Hun route naar het zuiden, richting Zambia, liep over moeilijk terrein. Broeder Nkobongo moest de steile heuvels opkruipen. De kringopziener vertelt: „Hoewel ik mijn beide benen tot mijn beschikking had, was hij sneller boven dan ik! Ik zei bij mezelf: ’Deze man is kreupel, maar het lijkt wel of hij vleugels heeft!’ Toen we eindelijk op een veiliger plaats waren beland en een maaltijd voorgezet kregen, vroeg ik de broeder het gebed uit te spreken. De woorden kwamen recht uit zijn hart; ik kreeg er tranen van in mijn ogen. Verwijzend naar Jesaja hoofdstuk 40 bad hij: ’Uw woorden zijn waar, Jehovah. Jongens zullen zowel moe als mat worden, en jonge mannen zullen zonder mankeren struikelen, maar wie op u hopen zullen nieuwe kracht verkrijgen.

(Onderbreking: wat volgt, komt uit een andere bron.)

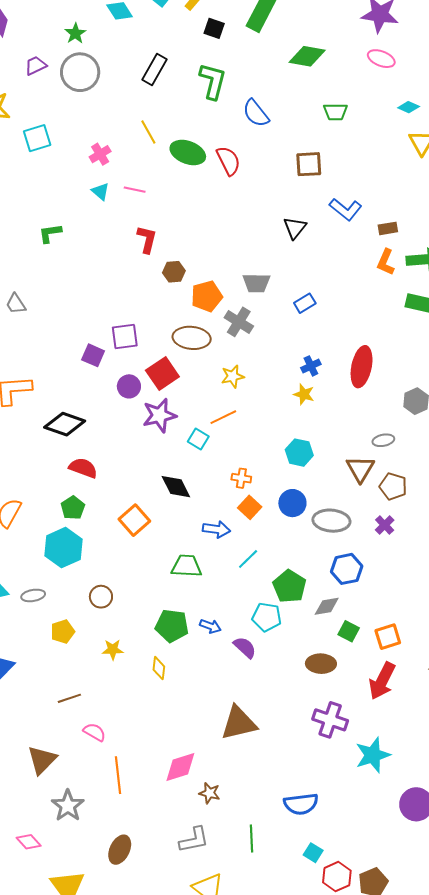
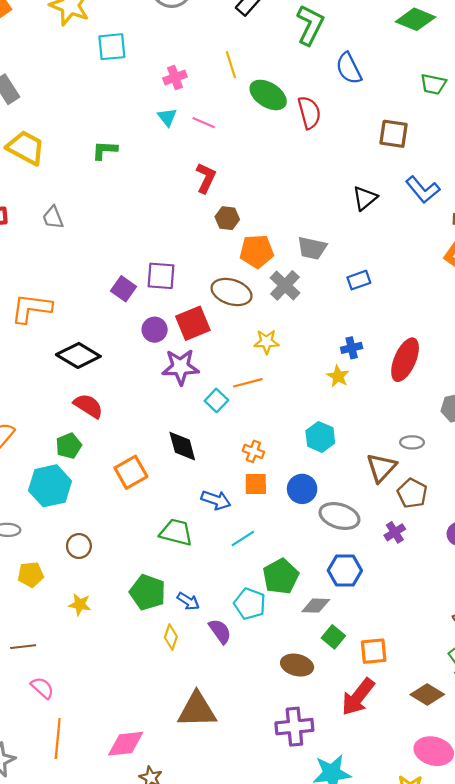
orange square: (250, 507) -> (256, 484), turned 35
yellow diamond: (159, 668) -> (171, 637), moved
purple cross: (330, 720) -> (294, 727), turned -36

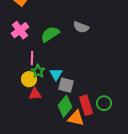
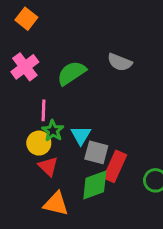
red triangle: (35, 94) -> (48, 166), turned 48
red rectangle: (86, 105) -> (115, 166), moved, turned 42
green diamond: (65, 106) -> (95, 185), turned 30
orange triangle: (76, 118) -> (56, 204), moved

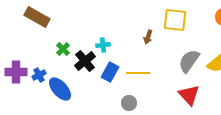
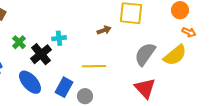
brown arrow: (148, 37) -> (104, 30), turned -128
blue rectangle: (110, 72) -> (64, 87), moved
blue ellipse: (60, 89) -> (30, 82), moved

Ze zullen opvaren met vleugels als arenden. Ze zullen rennen en niet mat worden; ze zullen wandelen en niet moe worden.’ Hij voegde eraan toe: ’Dank u wel, Jehovah, dat u ervoor gezorgd hebt dat ik sneller was dan de arenden van de hemel.’”
[Kader/Illustratie op blz. 204, 205]
Een kaki short en bruine tennisschoenen
Philemon Kasipoh
Geboren: 1948
Gedoopt: 1966
Profiel: Dient als reizend opziener en als een van de leraren en de coördinator van de Bedienarenopleidingsschool in Zambia.

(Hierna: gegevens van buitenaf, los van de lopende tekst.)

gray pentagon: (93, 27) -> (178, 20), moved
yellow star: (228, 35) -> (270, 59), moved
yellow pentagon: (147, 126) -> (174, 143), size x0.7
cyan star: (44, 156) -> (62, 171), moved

Mijn opa leidde me op in de velddienst. Hij nam me vaak mee naar mijn klasgenoten en vroeg me hun getuigenis te geven. Opa leidde altijd een geregelde gezinsstudie, en o wee als er iemand in slaap sukkelde! Ik keek altijd uit naar de gezinsstudie.

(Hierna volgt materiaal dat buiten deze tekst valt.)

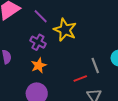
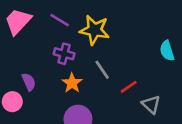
gray line: (95, 65) -> (102, 70), moved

Ik ben in een rivier vlak bij ons huis gedoopt. Een maand later hield ik mijn eerste oefenlezing in de gemeente. Ik weet nog dat ik die dag een nieuw kaki short en bruine tennisschoenen aanhad. Maar ik had de veters van mijn schoenen zo stevig vastgemaakt dat ik er last van had. De gemeentedienaar merkte het. Hij was zo aardig om naar het podium te komen en ze los te maken terwijl ik zwijgend toekeek. De lezing ging goed, en ik leerde iets van die vriendelijke daad. Ik besef dat Jehovah me veel geleerd heeft.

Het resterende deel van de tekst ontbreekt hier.